> EXERCISE INPUT:
=== Section Start ===

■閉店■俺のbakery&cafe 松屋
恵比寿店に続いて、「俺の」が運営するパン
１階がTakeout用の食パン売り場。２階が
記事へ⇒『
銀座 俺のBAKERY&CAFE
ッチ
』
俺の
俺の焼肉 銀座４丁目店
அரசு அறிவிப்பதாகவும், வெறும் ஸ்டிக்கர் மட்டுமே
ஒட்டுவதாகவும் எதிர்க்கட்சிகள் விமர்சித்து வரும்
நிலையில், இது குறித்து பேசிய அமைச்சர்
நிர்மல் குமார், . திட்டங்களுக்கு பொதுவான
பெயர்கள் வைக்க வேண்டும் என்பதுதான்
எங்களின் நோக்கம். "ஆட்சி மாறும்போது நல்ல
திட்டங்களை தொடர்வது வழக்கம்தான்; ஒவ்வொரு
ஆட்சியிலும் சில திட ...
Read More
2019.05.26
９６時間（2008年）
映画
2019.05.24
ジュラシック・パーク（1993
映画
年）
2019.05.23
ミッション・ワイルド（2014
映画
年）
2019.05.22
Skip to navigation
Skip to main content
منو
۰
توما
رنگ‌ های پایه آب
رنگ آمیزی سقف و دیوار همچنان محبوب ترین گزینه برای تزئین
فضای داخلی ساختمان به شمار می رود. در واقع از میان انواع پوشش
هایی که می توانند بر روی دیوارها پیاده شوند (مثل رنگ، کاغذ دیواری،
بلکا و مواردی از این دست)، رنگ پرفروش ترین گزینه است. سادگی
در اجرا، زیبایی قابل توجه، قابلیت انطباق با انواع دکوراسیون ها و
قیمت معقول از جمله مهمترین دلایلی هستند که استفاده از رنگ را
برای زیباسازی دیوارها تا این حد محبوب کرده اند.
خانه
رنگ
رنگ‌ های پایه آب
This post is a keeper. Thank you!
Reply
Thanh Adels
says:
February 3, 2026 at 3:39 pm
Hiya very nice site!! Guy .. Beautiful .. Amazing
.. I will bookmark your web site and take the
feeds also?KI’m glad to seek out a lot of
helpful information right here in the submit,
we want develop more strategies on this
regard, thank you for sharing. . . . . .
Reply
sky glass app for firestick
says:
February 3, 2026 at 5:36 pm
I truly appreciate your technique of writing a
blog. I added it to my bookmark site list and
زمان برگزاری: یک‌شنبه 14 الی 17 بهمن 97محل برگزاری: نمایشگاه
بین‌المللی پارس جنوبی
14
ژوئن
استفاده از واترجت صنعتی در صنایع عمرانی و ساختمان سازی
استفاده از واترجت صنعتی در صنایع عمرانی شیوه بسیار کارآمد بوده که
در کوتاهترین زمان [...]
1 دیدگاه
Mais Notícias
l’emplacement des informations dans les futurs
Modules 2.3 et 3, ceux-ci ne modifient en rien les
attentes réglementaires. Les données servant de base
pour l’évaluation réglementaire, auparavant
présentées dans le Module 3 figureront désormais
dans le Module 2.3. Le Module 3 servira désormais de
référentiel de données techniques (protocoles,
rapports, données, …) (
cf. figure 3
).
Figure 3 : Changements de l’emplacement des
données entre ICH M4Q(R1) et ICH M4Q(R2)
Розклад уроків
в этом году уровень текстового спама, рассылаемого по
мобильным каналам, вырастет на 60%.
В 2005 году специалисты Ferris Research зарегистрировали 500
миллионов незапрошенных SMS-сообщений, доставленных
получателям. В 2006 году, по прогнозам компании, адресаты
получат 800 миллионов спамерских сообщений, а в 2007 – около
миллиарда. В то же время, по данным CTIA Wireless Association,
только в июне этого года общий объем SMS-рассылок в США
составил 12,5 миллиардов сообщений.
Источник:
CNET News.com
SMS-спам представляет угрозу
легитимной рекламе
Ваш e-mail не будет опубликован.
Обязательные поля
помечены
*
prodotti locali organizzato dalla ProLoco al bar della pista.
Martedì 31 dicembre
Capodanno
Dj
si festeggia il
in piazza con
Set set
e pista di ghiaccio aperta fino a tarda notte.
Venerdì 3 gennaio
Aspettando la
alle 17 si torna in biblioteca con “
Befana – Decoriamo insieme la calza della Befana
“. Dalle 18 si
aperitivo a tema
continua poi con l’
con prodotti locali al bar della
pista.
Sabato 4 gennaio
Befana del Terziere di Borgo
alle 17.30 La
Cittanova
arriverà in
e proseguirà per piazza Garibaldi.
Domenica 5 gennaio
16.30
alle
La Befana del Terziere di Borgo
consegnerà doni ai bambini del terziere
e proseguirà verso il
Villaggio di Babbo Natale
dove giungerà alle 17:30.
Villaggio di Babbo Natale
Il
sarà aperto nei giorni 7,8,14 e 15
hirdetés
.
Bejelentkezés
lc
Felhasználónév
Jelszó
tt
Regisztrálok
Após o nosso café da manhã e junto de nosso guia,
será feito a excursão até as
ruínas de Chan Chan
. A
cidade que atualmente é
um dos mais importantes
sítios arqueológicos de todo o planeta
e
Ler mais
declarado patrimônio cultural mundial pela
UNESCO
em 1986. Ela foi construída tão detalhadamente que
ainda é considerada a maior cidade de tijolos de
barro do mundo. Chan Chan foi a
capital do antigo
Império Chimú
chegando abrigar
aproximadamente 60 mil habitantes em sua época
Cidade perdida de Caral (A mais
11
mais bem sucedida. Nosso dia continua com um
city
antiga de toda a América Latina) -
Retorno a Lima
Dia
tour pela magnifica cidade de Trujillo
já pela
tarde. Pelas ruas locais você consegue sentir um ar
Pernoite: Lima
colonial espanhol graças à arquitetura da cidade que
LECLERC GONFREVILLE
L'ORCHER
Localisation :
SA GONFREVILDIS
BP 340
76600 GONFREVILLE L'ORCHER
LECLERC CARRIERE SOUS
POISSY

=== Section End ===

> AIM OF THE TASK: Each line in the material above that mentions the word "عمرانی" must be copied.

> RESPONSE TO THE EXERCISE:
استفاده از واترجت صنعتی در صنایع عمرانی و ساختمان سازی
استفاده از واترجت صنعتی در صنایع عمرانی شیوه بسیار کارآمد بوده که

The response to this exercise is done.